YOUR ASSIGNMENT: Lines below that include the word "toolbar" should each be copied.

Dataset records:
---------------

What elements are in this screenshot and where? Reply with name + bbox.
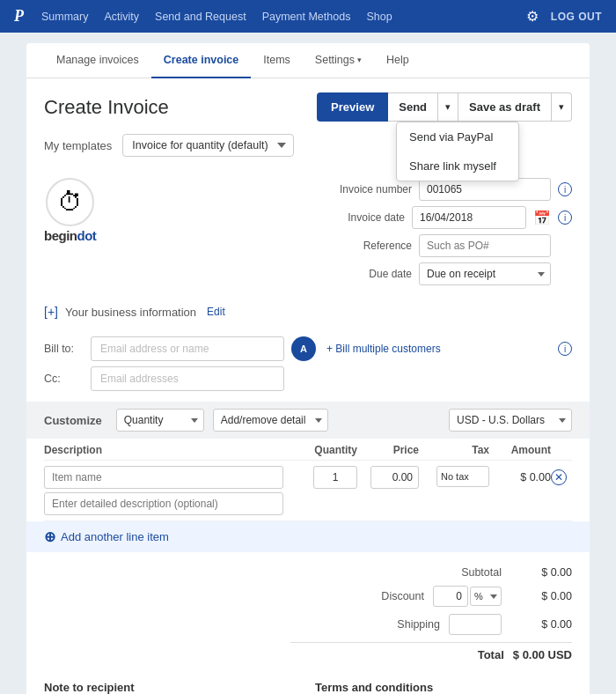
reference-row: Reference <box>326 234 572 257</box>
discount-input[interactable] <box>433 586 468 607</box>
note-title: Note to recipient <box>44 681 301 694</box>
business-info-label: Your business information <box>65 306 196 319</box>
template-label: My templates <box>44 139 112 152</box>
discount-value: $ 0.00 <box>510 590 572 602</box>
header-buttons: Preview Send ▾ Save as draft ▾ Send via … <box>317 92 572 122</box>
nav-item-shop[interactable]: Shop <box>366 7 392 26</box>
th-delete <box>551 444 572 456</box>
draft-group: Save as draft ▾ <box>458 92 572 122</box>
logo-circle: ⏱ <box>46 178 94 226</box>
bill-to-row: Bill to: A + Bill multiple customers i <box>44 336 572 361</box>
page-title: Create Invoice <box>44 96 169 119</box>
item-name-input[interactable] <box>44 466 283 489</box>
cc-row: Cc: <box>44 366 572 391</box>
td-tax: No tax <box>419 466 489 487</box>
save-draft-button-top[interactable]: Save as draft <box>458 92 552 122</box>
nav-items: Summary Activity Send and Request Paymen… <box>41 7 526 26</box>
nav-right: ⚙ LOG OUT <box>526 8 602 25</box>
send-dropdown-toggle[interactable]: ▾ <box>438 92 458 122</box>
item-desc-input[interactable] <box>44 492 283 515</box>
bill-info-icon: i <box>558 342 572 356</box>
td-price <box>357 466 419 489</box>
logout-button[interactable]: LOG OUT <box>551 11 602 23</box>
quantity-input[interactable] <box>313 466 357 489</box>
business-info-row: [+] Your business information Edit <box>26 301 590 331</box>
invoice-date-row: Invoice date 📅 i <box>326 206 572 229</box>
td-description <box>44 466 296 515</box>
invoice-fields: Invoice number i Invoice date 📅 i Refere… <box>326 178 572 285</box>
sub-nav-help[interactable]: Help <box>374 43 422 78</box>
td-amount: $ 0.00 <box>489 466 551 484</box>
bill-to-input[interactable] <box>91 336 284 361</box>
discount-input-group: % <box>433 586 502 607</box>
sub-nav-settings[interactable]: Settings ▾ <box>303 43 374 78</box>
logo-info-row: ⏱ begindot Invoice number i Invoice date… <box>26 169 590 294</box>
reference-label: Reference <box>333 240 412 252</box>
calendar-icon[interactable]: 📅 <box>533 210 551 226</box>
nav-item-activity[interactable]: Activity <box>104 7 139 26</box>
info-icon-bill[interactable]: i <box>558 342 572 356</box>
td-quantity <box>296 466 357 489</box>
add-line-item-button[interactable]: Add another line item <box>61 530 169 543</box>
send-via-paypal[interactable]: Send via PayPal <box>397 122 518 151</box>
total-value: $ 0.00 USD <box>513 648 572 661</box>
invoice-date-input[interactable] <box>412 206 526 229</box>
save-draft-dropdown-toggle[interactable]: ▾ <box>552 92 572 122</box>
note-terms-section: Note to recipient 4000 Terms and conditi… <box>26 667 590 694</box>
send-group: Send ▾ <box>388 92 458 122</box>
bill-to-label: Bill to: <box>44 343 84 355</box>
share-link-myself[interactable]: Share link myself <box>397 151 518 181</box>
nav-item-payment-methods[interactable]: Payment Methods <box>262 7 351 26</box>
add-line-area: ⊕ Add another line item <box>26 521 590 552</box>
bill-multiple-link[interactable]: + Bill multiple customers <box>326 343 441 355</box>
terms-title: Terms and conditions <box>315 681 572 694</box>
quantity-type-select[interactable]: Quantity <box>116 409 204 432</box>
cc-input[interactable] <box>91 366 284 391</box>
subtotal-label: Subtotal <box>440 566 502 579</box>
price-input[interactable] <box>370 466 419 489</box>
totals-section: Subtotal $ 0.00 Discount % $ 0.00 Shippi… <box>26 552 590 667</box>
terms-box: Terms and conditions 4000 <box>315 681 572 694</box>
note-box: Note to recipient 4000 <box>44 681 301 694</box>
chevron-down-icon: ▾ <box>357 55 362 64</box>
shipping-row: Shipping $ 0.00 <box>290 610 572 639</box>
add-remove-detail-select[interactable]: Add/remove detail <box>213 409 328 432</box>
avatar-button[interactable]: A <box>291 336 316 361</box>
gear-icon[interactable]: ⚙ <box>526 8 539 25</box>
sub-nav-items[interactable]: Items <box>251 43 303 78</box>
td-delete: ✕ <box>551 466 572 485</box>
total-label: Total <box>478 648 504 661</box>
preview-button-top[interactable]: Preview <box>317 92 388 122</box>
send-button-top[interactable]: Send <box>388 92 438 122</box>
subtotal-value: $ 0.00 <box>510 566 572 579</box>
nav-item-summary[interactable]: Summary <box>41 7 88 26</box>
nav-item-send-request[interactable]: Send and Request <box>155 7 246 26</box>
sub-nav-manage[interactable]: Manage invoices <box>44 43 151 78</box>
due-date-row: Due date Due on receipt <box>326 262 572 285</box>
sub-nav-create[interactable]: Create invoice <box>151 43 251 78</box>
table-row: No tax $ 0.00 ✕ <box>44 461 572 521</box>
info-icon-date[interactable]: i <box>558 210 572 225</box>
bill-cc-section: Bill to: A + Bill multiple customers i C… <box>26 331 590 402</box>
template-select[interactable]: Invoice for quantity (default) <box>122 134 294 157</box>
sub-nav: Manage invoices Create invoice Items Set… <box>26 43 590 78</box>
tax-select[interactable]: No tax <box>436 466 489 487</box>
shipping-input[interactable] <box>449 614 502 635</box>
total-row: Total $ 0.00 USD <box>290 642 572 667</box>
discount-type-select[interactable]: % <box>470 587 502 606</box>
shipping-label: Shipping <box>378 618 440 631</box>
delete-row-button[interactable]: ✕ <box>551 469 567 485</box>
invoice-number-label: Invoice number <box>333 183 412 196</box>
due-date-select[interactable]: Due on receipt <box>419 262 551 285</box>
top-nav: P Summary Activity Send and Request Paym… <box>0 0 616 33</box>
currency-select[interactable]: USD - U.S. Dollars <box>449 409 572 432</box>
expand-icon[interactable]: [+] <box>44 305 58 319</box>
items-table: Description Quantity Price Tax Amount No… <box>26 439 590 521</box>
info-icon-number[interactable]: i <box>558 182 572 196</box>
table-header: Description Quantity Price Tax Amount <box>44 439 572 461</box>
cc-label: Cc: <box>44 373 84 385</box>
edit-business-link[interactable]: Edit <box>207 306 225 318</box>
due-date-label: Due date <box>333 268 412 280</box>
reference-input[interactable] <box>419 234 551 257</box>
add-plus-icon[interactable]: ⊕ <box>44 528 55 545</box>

---------------

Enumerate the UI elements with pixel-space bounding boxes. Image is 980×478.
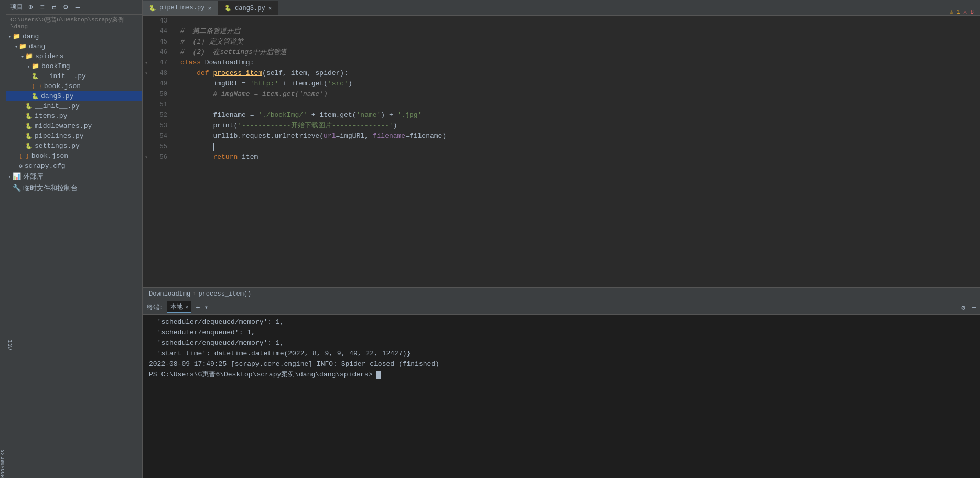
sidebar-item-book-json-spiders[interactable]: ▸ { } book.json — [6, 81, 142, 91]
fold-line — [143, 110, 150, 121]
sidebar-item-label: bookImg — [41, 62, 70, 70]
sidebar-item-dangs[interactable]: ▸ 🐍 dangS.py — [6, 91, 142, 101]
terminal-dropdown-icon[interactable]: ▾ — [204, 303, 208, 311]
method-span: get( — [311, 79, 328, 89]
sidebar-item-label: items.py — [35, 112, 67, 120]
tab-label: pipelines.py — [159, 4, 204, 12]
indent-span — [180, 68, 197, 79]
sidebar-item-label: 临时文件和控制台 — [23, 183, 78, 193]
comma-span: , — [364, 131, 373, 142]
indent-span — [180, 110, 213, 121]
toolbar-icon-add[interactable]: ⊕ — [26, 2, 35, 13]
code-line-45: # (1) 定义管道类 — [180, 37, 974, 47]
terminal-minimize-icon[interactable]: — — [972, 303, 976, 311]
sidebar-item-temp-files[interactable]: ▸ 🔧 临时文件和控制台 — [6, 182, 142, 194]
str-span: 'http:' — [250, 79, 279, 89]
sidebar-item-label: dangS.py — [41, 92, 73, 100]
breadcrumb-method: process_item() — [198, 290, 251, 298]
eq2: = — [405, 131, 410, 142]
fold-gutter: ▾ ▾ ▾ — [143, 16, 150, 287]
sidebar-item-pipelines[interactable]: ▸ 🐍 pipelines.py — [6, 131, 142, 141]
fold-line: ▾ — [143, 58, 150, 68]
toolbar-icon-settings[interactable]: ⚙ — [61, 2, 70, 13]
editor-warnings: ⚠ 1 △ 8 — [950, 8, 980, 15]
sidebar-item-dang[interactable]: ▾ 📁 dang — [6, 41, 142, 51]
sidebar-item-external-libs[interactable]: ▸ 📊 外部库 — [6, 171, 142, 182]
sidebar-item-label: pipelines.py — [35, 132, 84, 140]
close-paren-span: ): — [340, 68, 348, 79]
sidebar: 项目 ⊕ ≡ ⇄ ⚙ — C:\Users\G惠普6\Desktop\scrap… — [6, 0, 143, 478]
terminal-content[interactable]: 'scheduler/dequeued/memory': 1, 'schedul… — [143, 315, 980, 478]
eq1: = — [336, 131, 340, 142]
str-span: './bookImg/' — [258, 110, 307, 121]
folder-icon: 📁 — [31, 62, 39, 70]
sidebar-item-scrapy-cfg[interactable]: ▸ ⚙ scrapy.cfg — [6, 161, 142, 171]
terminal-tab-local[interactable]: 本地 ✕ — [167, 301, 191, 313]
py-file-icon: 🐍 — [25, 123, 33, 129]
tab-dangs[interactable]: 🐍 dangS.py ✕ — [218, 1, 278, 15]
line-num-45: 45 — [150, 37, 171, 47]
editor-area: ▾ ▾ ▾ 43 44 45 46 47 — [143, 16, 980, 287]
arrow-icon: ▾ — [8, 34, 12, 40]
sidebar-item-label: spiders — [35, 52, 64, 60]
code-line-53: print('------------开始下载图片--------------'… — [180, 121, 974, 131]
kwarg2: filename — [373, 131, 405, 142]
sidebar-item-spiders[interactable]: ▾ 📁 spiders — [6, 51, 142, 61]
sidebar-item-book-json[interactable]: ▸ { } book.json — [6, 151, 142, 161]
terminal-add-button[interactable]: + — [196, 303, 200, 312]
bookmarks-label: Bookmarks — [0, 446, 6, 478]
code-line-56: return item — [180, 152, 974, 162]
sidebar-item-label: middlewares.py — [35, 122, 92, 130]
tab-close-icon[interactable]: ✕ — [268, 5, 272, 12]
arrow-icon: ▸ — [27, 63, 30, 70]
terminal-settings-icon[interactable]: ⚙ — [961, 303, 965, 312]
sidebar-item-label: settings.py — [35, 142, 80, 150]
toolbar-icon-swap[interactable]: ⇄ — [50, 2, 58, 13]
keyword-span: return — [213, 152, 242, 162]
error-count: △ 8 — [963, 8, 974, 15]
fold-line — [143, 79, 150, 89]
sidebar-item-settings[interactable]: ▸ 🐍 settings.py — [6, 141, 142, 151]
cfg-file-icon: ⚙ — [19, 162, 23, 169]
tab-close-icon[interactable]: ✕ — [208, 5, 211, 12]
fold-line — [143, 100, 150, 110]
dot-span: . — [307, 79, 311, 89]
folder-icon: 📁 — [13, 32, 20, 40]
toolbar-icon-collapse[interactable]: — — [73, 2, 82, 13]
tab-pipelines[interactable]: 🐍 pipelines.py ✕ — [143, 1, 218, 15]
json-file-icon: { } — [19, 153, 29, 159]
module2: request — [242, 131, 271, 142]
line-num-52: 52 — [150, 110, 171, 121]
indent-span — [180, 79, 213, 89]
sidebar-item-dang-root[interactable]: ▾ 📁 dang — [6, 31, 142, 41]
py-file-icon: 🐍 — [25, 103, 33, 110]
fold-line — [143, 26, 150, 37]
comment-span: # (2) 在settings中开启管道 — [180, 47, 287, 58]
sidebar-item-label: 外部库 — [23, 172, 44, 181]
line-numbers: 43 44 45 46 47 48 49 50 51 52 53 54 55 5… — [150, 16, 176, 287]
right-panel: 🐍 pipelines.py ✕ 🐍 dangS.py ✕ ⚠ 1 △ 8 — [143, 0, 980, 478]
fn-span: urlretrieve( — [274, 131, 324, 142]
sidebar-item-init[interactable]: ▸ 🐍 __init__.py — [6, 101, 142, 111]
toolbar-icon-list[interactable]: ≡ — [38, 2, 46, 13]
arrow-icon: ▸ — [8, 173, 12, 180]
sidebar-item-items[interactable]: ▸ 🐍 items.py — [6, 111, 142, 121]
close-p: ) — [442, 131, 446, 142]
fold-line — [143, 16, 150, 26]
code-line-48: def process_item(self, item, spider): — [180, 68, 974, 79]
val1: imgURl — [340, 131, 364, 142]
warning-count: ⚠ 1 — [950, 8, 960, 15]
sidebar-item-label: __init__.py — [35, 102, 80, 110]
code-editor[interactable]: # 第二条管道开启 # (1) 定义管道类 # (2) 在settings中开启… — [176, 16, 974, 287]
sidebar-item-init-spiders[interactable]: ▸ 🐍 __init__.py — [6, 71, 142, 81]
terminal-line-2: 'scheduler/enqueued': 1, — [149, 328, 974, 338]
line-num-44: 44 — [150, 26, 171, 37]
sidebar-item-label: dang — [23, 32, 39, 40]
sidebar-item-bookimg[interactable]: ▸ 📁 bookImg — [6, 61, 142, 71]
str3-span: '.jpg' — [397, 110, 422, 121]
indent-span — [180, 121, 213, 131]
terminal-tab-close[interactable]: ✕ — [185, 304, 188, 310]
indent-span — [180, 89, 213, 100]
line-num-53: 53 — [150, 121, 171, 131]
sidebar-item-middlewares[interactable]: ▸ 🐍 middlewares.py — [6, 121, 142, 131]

---------------

ANSWER SPACE:
toolbar-icon-add[interactable]: ⊕ — [26, 2, 35, 13]
toolbar-icon-settings[interactable]: ⚙ — [61, 2, 70, 13]
toolbar-icon-swap[interactable]: ⇄ — [50, 2, 58, 13]
toolbar-icon-collapse[interactable]: — — [73, 2, 82, 13]
toolbar-icon-list[interactable]: ≡ — [38, 2, 46, 13]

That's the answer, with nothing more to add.